Tribunal Administratif de Nantes — Décision N° TA44-2215572

mercredi 7 janvier 2026

JuridictionTribunal Administratif de Nantes
SectionTribunal Administratif de Nantes
N° DossierTA44-2215572
TypeDécision
RecoursExcès de pouvoir
PublicationC
Formation5ème Chambre
Avocat requérantPASTEUR

Résumé IA

Le Tribunal Administratif de Nantes a rejeté la requête de Mme F... demandant l'annulation de la décision du 26 septembre 2022 par laquelle l'OFII a refusé de lui rétablir le bénéfice des conditions matérielles d'accueil. Le tribunal a jugé que la décision était suffisamment motivée et que la procédure était régulière, un entretien de vulnérabilité ayant eu lieu le 22 août 2022. Il a également estimé que les moyens tirés de l'erreur manifeste d'appréciation, de la méconnaissance des stipulations de l'article 3 de la CEDH et de l'article 3-1 de la CIDE n'étaient pas fondés.
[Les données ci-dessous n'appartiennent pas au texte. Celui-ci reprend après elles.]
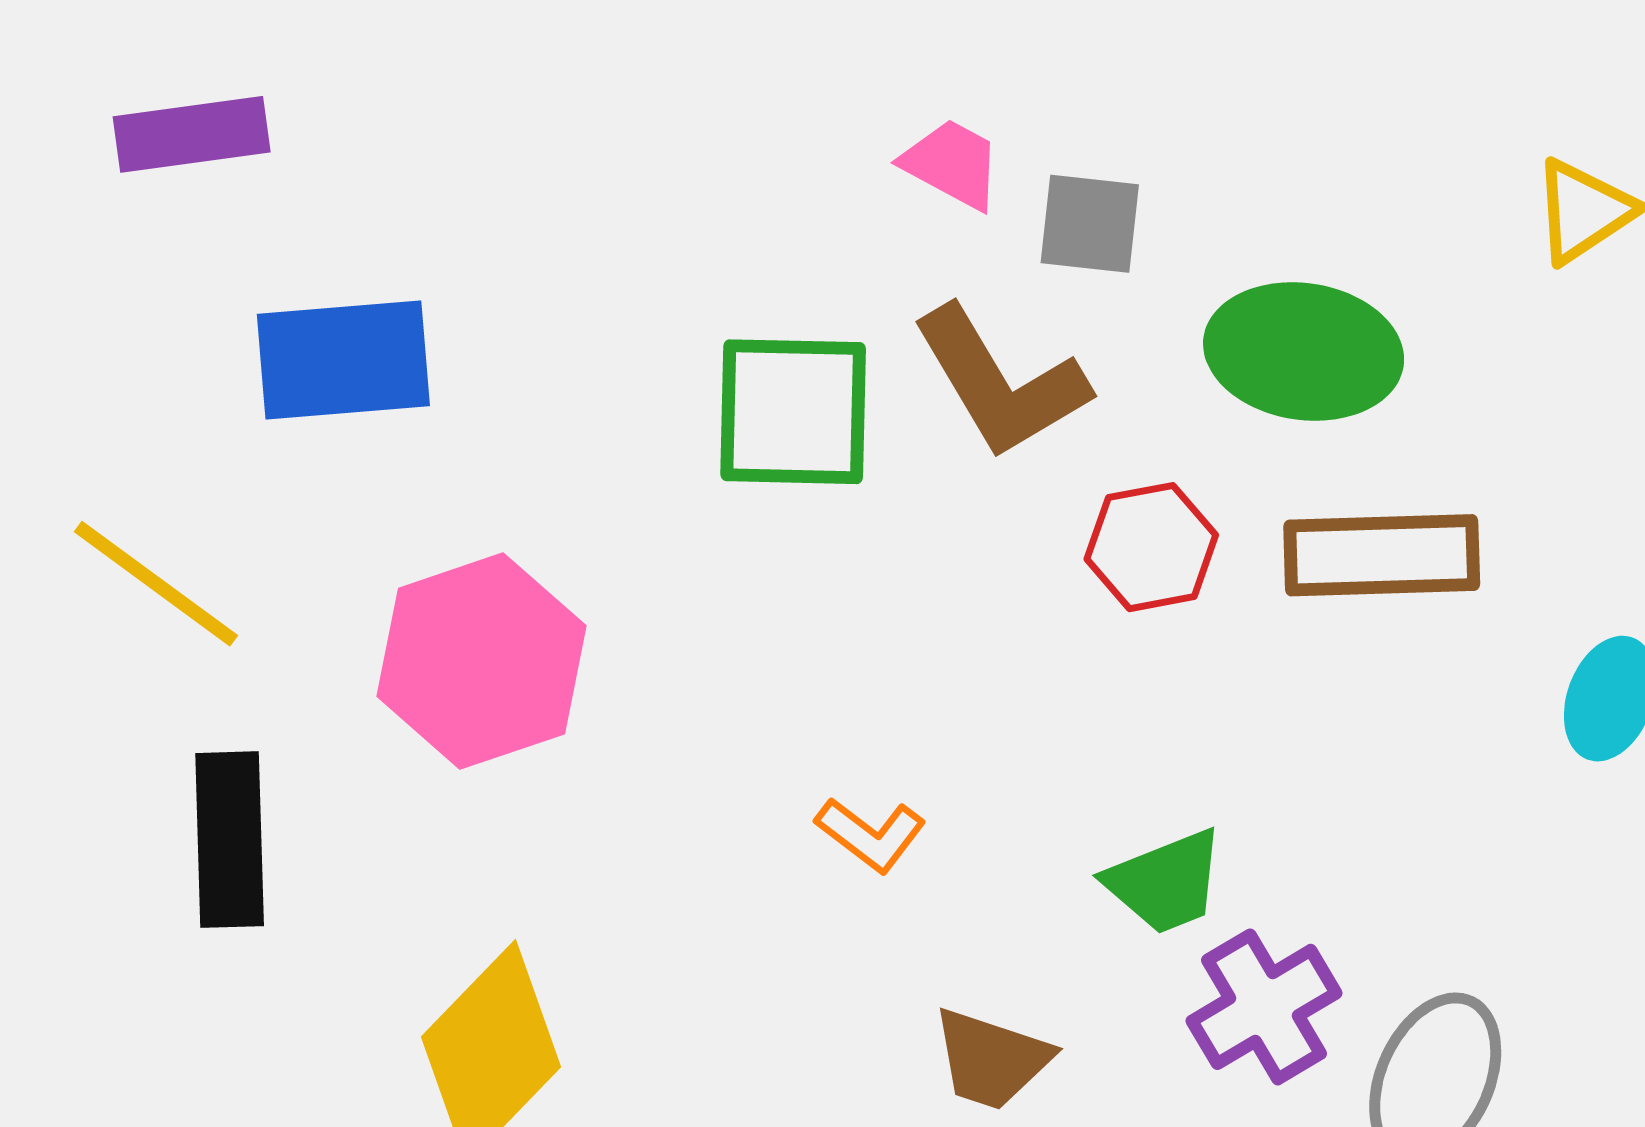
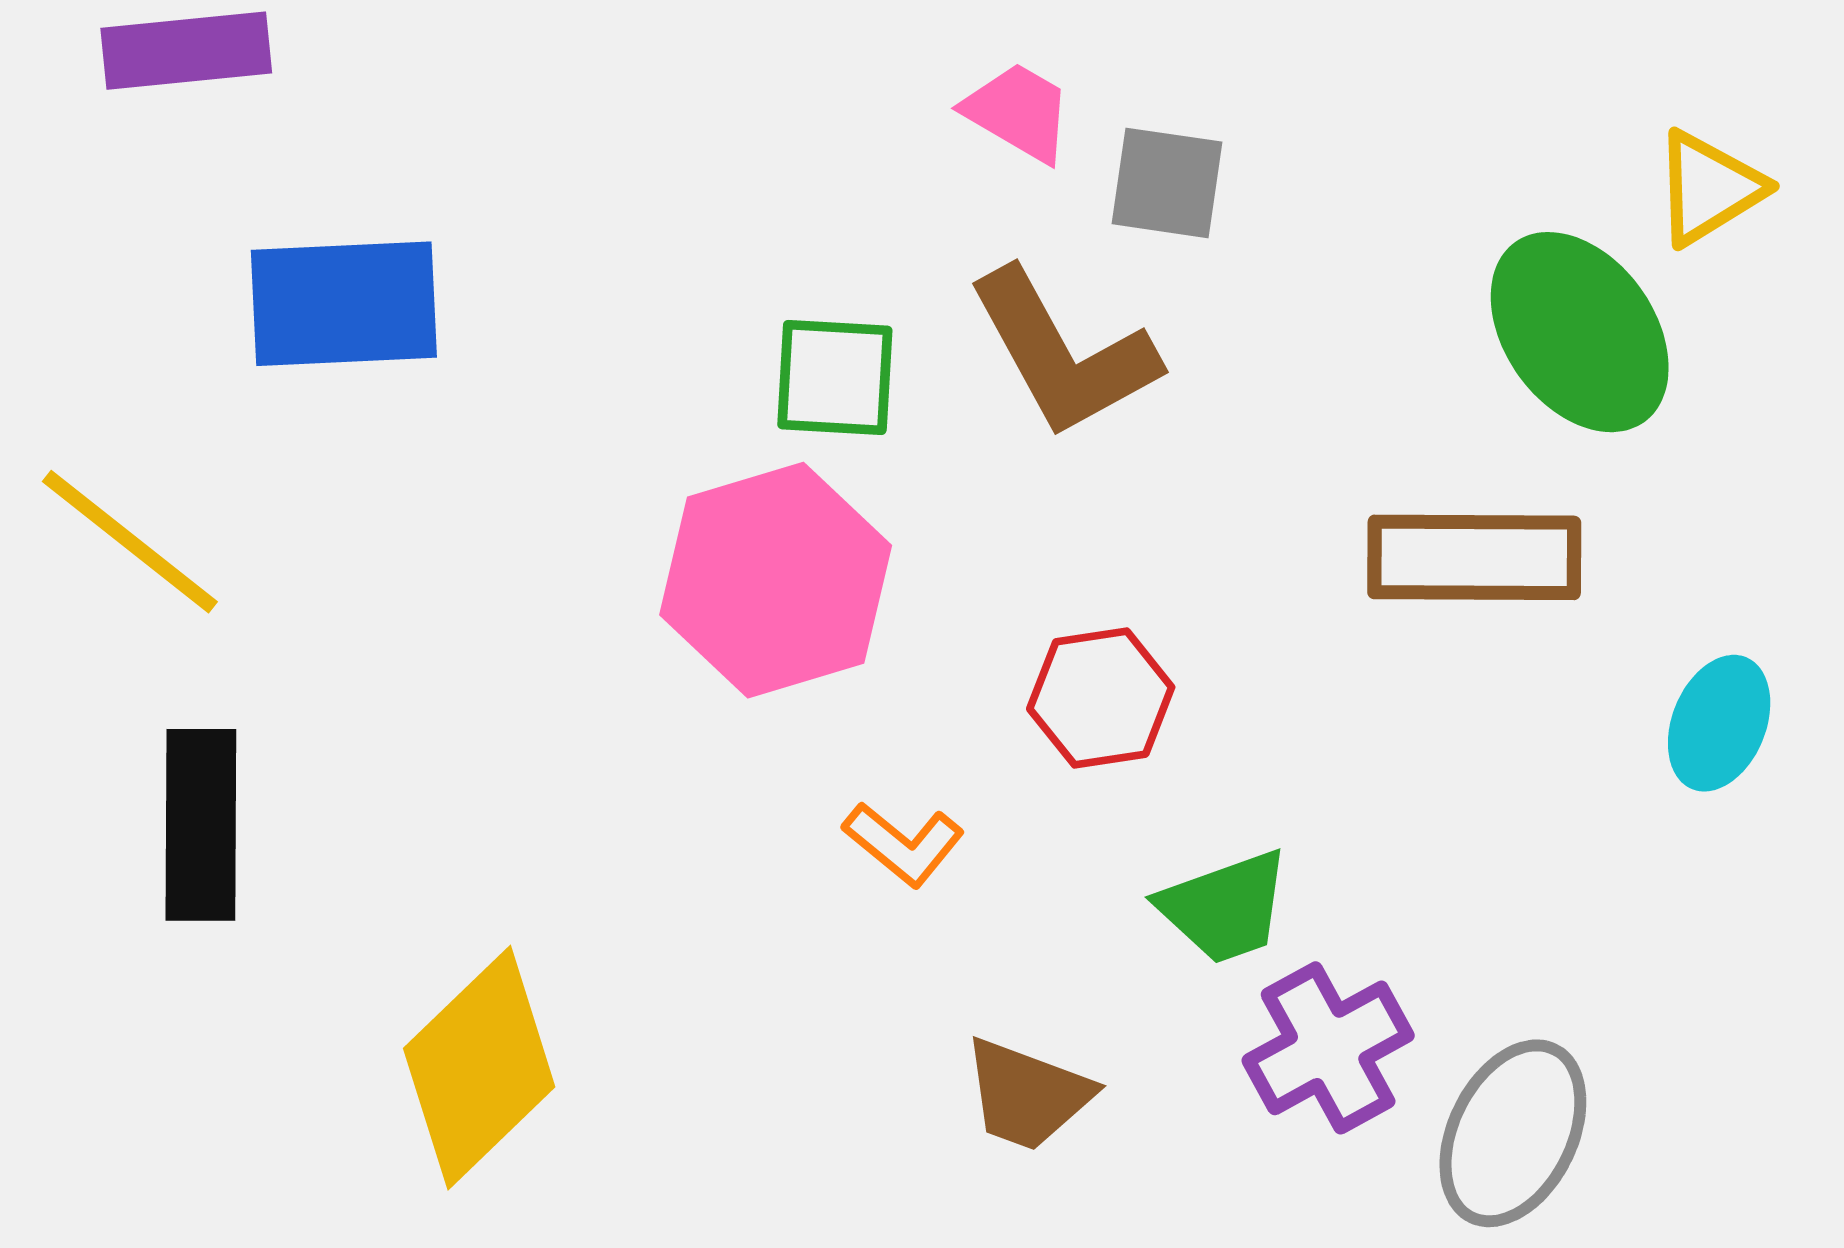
green ellipse: (1304, 351) -> (1580, 332), moved, turned 44
green square: (793, 412) -> (835, 378), size x0.7
red hexagon: (1151, 547) -> (1101, 698), moved
pink hexagon: (481, 661) -> (776, 580), moved

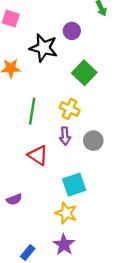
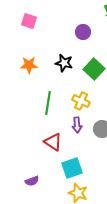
black star: (44, 48) -> (64, 63), moved, size x0.7
cyan square: (74, 185) -> (72, 168), moved

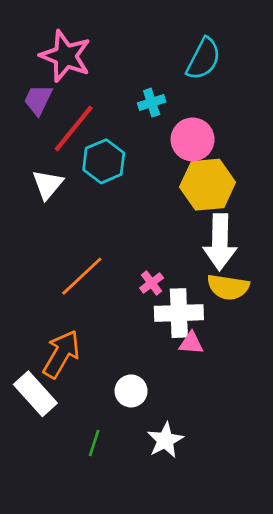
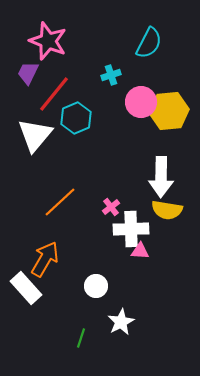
white triangle: (48, 185) -> (35, 135), size x1.5
yellow hexagon: (208, 185) -> (169, 111), moved
green line: (94, 443) -> (81, 338), moved

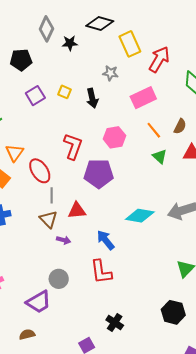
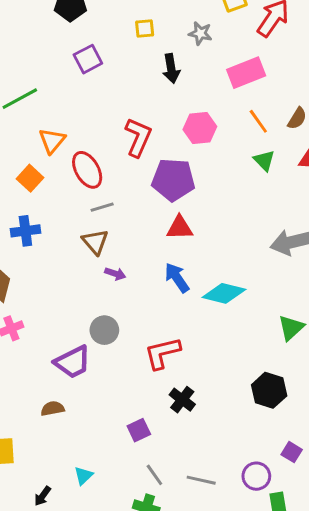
yellow square: (65, 92) -> (145, 29), moved, turned -32
gray line: (52, 195) -> (102, 207), turned 70
red triangle: (77, 211) -> (180, 228), moved
cyan diamond: (140, 216) -> (224, 293), moved
red L-shape: (101, 272) -> (162, 353), moved, turned 80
La solution retenue s'appuie notamment sur les articles L. 522-1 et L. 551-16 du code de l'entrée et du séjour des étrangers et du droit d'asile.

Texte intégral

Vu la procédure suivante :

Par une requête, enregistrée le 26 novembre 2022, Mme E... F... agissant tant en son nom personnel qu’au nom de ses enfants mineurs C... A... et D... A..., représentée par Me Pasteur, demande au tribunal :

1°) d’annuler la décision du 26 septembre 2022 par laquelle la directrice territoriale de l’Office français de l’immigration et de l’intégration (OFII) a refusé de lui rétablir le bénéfice des conditions matérielles d’accueil ;

2°) d’enjoindre à l’OFII, à titre principal, de lui octroyer, ainsi qu’à ses filles, les conditions matérielles d’accueil à compter du 22 août 2022, ou, à titre subsidiaire, de réexaminer leur situation, et ce, dans un délai de sept jours à compter de la décision à intervenir, sous astreinte de 100 euros par jour de retard ;

3°) de mettre à la charge de l’OFII une somme de 1 500 euros HT à verser à son conseil au titre des articles L. 761-1 du code de justice administrative et 37 de la loi du 10 juillet 1991.

Elle soutient que :
- la décision attaquée est insuffisamment motivée ;
- elle est intervenue à l’issue d’une procédure irrégulière dès lors qu’elle n’a pas été précédée d’un entretien afin d’évaluer sa vulnérabilité ;
- elle n’a pas été précédée d’un examen particulier de sa situation personnelle notamment au regard de sa vulnérabilité ;
- elle est entachée d’une erreur manifeste d’appréciation de sa vulnérabilité ;
- elle est entachée d’une erreur de droit au regard des principes de proportionnalité et de dignité humaine et méconnaît les stipulations de l’article 3 de la convention européenne de sauvegarde des droits de l’homme et des libertés fondamentales ;
- elle méconnaît les stipulations de l’article 3-1 de la convention internationale relative aux droits de l’enfant ;
- elle est entachée d’une erreur manifestation d’appréciation quant à ses conséquences sur sa situation personnelle et celle de ses enfants.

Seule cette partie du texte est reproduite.